Check every line below, and copy those that include "Deutsch".

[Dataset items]
== == ==

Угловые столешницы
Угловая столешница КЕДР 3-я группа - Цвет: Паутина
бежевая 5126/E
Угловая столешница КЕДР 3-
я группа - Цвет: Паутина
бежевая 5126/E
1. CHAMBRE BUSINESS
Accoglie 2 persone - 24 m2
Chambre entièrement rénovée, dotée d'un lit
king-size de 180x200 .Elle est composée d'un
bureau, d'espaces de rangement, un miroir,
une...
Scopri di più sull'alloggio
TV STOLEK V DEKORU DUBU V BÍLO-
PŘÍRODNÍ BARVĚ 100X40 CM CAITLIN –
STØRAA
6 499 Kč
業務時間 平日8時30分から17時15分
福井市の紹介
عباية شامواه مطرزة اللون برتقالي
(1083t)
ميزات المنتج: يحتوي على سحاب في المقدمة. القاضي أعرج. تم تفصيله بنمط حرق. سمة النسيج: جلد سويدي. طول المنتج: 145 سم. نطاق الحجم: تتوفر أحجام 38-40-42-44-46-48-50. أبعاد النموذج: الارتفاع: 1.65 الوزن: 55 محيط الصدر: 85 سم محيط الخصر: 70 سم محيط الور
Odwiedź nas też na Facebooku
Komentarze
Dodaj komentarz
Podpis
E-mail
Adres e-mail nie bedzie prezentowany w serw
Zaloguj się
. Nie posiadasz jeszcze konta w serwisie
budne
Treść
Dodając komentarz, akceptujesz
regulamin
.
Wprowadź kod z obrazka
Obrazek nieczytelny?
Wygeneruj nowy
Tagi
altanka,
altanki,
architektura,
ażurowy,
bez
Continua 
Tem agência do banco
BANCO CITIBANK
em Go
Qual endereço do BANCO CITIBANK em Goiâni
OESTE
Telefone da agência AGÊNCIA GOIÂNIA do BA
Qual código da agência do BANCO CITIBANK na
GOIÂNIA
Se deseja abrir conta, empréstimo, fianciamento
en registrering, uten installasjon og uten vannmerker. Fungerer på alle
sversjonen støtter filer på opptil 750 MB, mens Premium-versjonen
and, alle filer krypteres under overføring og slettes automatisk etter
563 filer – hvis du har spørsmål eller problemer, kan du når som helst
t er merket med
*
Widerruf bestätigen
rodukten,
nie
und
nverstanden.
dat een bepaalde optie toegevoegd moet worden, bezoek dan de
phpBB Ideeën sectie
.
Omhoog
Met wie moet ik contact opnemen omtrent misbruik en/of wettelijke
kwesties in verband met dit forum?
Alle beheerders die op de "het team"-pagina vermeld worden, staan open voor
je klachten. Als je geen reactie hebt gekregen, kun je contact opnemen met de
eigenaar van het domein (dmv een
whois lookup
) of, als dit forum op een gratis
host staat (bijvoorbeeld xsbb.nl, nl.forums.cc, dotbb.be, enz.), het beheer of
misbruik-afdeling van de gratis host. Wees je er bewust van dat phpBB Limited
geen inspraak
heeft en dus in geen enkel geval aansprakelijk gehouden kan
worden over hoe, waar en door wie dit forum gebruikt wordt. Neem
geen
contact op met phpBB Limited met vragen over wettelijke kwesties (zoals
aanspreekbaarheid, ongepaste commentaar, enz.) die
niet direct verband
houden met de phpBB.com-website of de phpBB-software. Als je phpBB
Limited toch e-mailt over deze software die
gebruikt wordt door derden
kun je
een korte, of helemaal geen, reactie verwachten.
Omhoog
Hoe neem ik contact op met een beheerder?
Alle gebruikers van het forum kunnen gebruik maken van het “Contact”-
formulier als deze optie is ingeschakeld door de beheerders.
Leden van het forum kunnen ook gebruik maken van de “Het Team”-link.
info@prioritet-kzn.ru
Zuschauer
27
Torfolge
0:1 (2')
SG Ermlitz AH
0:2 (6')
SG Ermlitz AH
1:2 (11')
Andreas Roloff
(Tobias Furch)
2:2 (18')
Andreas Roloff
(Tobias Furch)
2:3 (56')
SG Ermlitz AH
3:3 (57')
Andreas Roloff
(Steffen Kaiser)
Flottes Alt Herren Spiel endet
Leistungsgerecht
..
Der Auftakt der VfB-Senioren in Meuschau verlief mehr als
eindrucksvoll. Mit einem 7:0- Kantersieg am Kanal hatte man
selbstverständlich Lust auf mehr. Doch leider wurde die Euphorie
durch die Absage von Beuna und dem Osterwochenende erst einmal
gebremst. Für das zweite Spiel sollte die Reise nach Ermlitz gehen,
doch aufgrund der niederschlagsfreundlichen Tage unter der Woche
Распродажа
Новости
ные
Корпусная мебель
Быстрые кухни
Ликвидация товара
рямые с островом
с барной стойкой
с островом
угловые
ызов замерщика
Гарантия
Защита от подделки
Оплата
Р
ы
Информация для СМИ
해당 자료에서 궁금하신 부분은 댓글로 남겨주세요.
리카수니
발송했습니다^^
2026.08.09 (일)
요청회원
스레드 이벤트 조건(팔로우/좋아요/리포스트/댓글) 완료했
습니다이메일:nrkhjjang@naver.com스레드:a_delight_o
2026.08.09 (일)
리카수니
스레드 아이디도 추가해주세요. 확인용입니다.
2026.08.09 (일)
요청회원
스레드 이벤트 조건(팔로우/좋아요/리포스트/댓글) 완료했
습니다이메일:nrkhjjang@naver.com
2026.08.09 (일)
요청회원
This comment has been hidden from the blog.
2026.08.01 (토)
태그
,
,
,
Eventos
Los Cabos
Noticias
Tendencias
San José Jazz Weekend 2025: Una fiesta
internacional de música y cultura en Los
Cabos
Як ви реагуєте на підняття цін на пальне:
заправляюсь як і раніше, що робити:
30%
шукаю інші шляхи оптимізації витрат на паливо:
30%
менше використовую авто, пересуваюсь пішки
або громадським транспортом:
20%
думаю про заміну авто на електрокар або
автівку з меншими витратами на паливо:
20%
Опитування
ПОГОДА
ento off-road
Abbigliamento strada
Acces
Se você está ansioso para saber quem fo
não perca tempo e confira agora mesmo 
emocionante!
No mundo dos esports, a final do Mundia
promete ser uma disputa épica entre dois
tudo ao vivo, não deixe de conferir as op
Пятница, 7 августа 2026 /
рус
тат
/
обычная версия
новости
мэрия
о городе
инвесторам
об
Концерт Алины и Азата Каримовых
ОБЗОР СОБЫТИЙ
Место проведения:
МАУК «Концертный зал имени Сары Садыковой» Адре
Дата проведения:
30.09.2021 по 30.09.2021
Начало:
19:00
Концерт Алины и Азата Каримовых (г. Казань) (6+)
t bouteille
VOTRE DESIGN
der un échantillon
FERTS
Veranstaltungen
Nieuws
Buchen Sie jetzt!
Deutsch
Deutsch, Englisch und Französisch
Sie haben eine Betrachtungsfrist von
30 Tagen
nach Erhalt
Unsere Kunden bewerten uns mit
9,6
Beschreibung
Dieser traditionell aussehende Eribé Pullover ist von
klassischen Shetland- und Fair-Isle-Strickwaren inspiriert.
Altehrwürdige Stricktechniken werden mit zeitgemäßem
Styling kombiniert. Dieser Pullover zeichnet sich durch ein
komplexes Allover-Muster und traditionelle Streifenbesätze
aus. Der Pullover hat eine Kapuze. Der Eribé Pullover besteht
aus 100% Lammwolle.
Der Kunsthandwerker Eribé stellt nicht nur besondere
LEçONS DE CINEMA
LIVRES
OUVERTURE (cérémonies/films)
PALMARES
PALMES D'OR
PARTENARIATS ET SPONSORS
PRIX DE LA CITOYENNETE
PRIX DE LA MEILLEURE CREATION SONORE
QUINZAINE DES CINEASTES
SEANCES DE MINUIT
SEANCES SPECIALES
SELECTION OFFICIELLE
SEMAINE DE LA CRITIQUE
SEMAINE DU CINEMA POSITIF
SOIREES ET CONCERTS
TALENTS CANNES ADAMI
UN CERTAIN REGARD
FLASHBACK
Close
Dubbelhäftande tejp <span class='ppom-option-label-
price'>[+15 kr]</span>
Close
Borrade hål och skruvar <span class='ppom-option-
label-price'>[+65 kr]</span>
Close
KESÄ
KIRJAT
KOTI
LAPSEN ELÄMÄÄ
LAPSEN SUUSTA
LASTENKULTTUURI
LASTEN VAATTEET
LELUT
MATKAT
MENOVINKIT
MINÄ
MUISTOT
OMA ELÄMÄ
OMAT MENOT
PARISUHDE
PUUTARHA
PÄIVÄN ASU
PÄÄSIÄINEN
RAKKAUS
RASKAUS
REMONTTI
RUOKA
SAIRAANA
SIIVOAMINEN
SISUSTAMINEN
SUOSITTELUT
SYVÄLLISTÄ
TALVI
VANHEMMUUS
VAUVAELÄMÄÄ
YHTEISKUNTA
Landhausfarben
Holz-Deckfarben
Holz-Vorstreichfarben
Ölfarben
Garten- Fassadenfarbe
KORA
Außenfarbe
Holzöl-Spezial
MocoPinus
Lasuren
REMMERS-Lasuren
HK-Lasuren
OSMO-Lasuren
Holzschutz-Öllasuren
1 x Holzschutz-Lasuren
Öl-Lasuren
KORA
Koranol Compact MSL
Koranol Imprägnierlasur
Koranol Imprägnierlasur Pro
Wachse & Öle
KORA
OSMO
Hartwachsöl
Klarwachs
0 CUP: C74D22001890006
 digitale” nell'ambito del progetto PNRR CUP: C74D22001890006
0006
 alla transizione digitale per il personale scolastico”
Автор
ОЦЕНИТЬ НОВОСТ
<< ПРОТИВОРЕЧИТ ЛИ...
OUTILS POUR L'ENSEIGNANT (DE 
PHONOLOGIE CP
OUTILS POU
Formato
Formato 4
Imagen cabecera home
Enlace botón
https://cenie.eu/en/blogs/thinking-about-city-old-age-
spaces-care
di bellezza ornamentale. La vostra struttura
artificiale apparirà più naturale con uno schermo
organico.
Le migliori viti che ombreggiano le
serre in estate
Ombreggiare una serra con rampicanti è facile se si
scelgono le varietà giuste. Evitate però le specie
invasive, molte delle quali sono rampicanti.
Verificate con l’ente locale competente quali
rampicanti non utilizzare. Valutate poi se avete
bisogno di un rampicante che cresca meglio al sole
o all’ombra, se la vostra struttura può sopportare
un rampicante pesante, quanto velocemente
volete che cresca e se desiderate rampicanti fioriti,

== == ==

- _Final answer_:
Deutsch
Deutsch, Englisch und Französisch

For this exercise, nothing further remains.